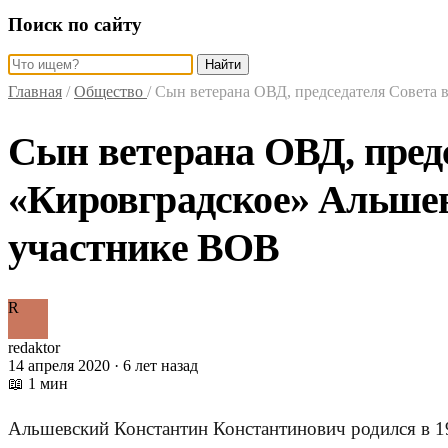
Поиск по сайту
Найти
Главная
/
Общество
/
Сын ветерана ОВД, председателя Совета
Сын ветерана ОВД, пред
«Кировградское» Альшев
участнике ВОВ
R
redaktor
14 апреля 2020 · 6 лет назад
📖 1 мин
Альшевский Константин Константинович родился в 19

_Exercise_
An exact copy of all the entries is required, and it must contain no pictures.

_Written solution_
Поиск по сайту
Найти
Главная
/
Общество
/
Сын ветерана ОВД, председателя Совета
Сын ветерана ОВД, пред
«Кировградское» Альшев
участнике ВОВ
R
redaktor
14 апреля 2020 · 6 лет назад
📖 1 мин
Альшевский Константин Константинович родился в 19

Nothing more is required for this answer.